What lines of the data below include the word "lumières"? Report them by copying each.

Extracted data entries:
----

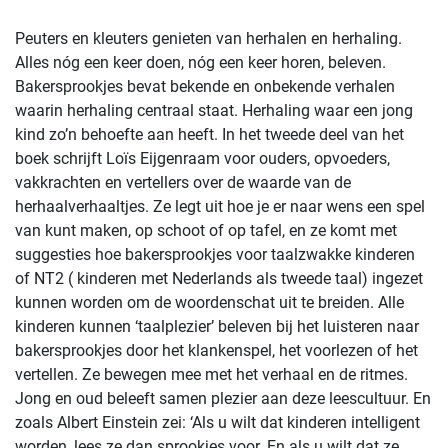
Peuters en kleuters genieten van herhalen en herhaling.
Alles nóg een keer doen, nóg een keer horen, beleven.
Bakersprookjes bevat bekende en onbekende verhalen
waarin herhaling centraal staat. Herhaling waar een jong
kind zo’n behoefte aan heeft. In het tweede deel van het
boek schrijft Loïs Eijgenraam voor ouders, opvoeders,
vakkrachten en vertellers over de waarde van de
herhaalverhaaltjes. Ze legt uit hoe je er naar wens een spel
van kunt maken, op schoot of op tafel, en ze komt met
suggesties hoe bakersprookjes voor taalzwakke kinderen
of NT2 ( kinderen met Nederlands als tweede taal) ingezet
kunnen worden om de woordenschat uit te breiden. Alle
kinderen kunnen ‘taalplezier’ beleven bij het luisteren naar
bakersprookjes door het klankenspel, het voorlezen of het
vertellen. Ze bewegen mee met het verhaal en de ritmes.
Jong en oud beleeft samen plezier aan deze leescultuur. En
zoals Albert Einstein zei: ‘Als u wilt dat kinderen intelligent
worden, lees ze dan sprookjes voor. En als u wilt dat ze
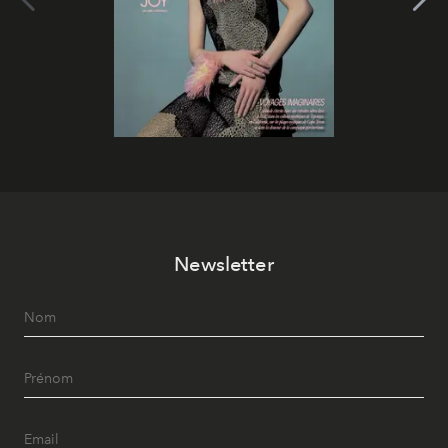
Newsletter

----

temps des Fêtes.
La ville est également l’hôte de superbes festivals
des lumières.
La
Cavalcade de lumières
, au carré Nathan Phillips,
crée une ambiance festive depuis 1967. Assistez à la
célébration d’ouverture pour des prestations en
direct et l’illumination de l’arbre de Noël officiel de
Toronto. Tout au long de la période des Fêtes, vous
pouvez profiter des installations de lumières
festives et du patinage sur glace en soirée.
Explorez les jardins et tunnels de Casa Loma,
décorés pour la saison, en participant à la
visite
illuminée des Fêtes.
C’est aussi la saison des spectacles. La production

----

Task response.
des lumières.
Cavalcade de lumières
pouvez profiter des installations de lumières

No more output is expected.